## Problem to solve
Copy the listing below exactly, but skip the pictures.

## Records

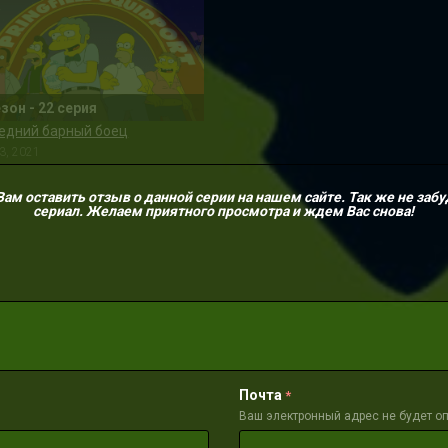
езон - 22 серия
едний барный боец
3, 2021
м оставить отзыв о данной серии на нашем сайте. Так же не забу
сериал. Желаем приятного просмотра и ждем Вас снова!
Почта
*
Ваш электронный адрес не будет о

## Your response
езон - 22 серия
едний барный боец
3, 2021
м оставить отзыв о данной серии на нашем сайте. Так же не забу
сериал. Желаем приятного просмотра и ждем Вас снова!
Почта
*
Ваш электронный адрес не будет о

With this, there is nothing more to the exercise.